Former Royal Marine Cassidy Little, who was blown up in Afghanistan, has his say on the military blockbuster.

We all trust Christopher Nolan to tell a story.

If you don't, you've not been paying attention to his movies.

He revitalised Batman, he created the cult film Memento, and modernised space travel in Interstellar. So it is no surprise that Dunkirk is one of the most anticipated films of this year.

Here is the good news. It is a really good movie.

But the bad news is, it ain't a great movie.

The film 'Dunkirk' is the fictitious story of the evacuation in 1940, told from different perspectives.

It is told from the air, through Tom Hardy, through the sea, with Mark Rylance and Cilian Murphy, and on land, with the help of Fionn Whitehead.
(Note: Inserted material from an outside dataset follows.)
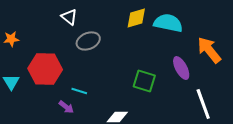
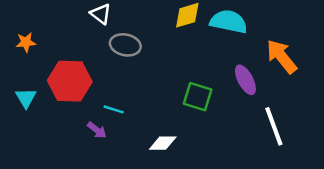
gray ellipse: (88, 41) -> (125, 45), turned 35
These perceptions are a snapshot of what was happening during one of the biggest failed military campaigns in British history.
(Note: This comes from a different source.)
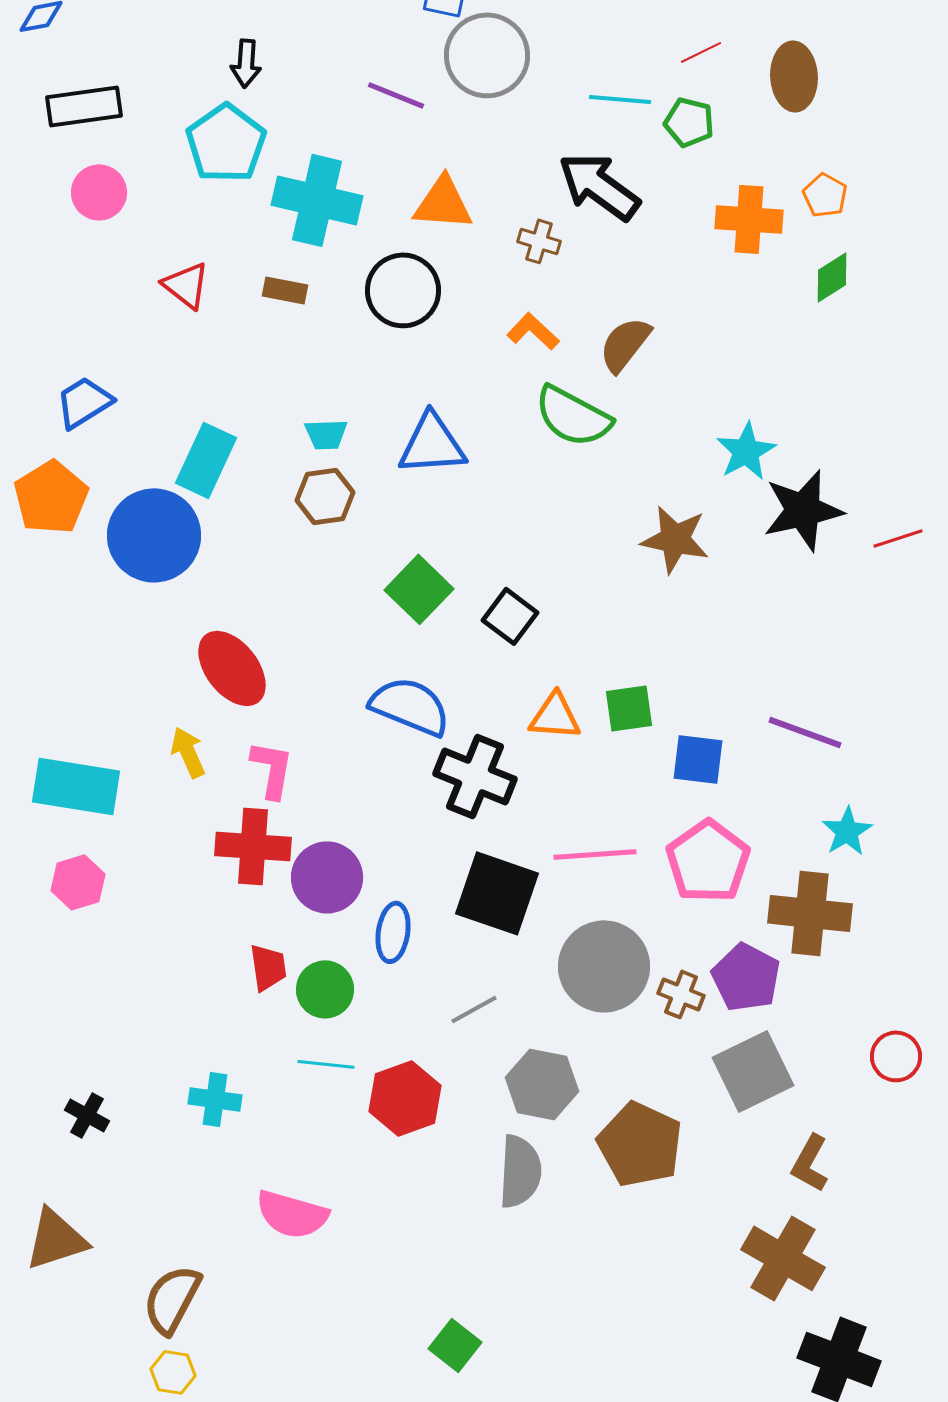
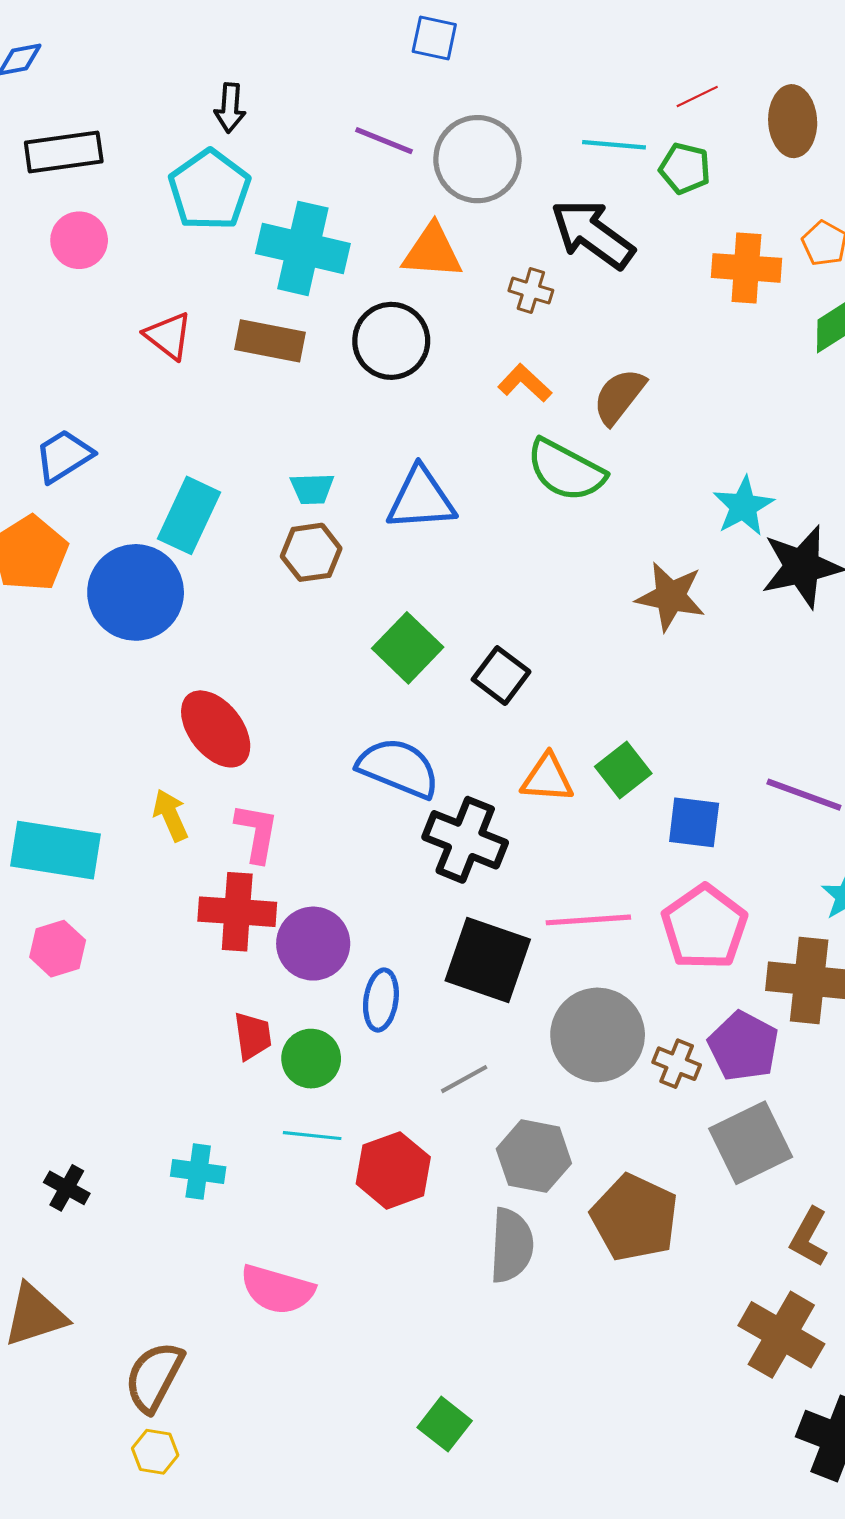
gray circle: (487, 55) -> (477, 159), moved
brown rectangle: (285, 290) -> (270, 341), size x1.5
green square: (629, 708) -> (623, 770), turned -30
Nolan does what he does best, and messes with the chronology of the film to allow the story to have a larger impact, while climaxing at the same time.

Not to mention that it is a relentless movie! 

The combination of the special effects, action sequences and stunts - all happening one after another - is almost overwhelming.

It is beautifully shot, and the performance from the actors is good as well.

Even Harry Styles, who makes his acting debuts in this film, is not distracting from the overall story and sense of abandonment you get on the beach.


I got distracted a couple times while watching it and this shattered the illusion and broke the flow for me.

Some of the lines are a little too Hollywood. You will know them when you hear them because you will find yourself groaning, and wondering why.

Also - and I hate to do this - but we have to compare it to other war films to establish a benchmark. What we want is a Saving Private Ryan with the Union Jack tattooed on it.

The first half hour of Saving Private Ryan almost perfectly immersed us on the beach of Normandy.

In Dunkirk, there was none of that.

Yes, you see some men getting blown up, but the true carnage of war is not found in this movie... No body parts, no blood in the water, nothing.

There are a couple bodies, but there are supposed to be thousands of people dead on the beach, and I really didn't get that impression.

Maybe that was because they wanted to keep the film PG, or maybe it is simply because Nolan is not known for his gore, but I felt it was missed.


I also want to bring up that it got me thinking about our modern soldier.

In a day and age where terror attacks are on our streets, and the advice from our government is to run, hide and report, we are given a film about the British public who sailed across the channel to pick up soldiers who were being left to their death.

It seems there might be something we can learn from those early, civilian heroes. What I will say, is that it left me with that 'feel-good' feeling.

And on the big screen, with lots of sound, it is a sight to behold. In the end, it is very much worth the watch.

Get down to you local Forces Cinema, as it is doing the rounds, and pay the money to see it, because you will like it, if you are interested in war movies or not.

And on top of all of that, I think there is already an Oscar buzz about it.